Elisa ging in die Küche, öffnete den Kühlschrank und holte den Rest von Omas Auflauf. Wärmte ihn auf und starrte in die Mikrowelle, wie die Teller ihre Runden drehen.

Mama, kannst du bei Mathe helfen?, stakste Greta herein.

Klar, Schatz.”

Elisa setzte sich an den Tisch, blätterte in Gretas Heft. Bruchteile, Gleichungen. Sie erklärte, war aber dabei ganz woanders bei Martins Blick von heute. Ohne Liebe. Ohne Zärtlichkeit. Nicht mal genervt. Einfach, als wär sie ein Teil der Einrichtung. Wie der alte Stuhl oder das IKEA-Regal.

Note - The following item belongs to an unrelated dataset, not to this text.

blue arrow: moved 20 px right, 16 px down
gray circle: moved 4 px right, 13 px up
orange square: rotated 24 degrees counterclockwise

Als Greta im Bett war, ging Elisa ins Wohnzimmer. Martin lag noch immer da.

Martin, wegen vorhin beim Essen…

Was denn?, ohne vom Handy abzulassen.

Heute Mittag. Vor allen.

Ach das. War doch nur ehrlich. Du hast dich gehen lassen, das ist Fakt.

Vor den Kindern. Vor deiner Mutter.

Und? Deren Augen funktionieren doch auch.

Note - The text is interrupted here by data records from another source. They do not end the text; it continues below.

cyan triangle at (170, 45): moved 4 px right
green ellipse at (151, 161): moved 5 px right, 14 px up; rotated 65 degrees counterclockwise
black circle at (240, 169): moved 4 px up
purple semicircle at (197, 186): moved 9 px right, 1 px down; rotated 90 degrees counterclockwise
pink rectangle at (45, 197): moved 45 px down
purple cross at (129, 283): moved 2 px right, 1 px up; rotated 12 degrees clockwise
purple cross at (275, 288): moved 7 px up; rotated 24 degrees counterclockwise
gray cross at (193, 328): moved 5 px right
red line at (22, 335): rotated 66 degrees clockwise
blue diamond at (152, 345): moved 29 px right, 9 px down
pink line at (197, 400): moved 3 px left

Elisa setzte sich am Rand der Couch. Schaute ihn an, doch er hielt den Blick nicht mal für nötig.

Warum bist du so? Warum so mit mir?

Wie denn? Hab ich was Schlimmes gesagt? Du solltest einfach ins Fitnessstudio. Mal was für dich machen. Ist nichts Ungewöhnliches.

Das war verletzend.

Verletzend? Martin grinst. Ach Elisa, ich habs nur ausgesprochen. Wenn das eine Kränkung ist dein Problem.

Elisa stand auf. Ging ins Schlafzimmer, warf sich auf ihre Seite die am Fenster, weil Martin wie immer den Rand beansprucht. Augen zu.

Am nächsten Morgen startete das Programm von vorn. Frühstück, Brotdosen, Ranzen, Büro. Elisa saß an ihrem Schreibtisch im Werk, tippte Zahlen, kontrollierte Rechnungen. Kollegin Natalie kam mit einer dicken Mappe vorbei.

Sag mal, warum so bedröppelt heute?

Alles gut.

Ach komm, du kannst mir das erzählen. Was los?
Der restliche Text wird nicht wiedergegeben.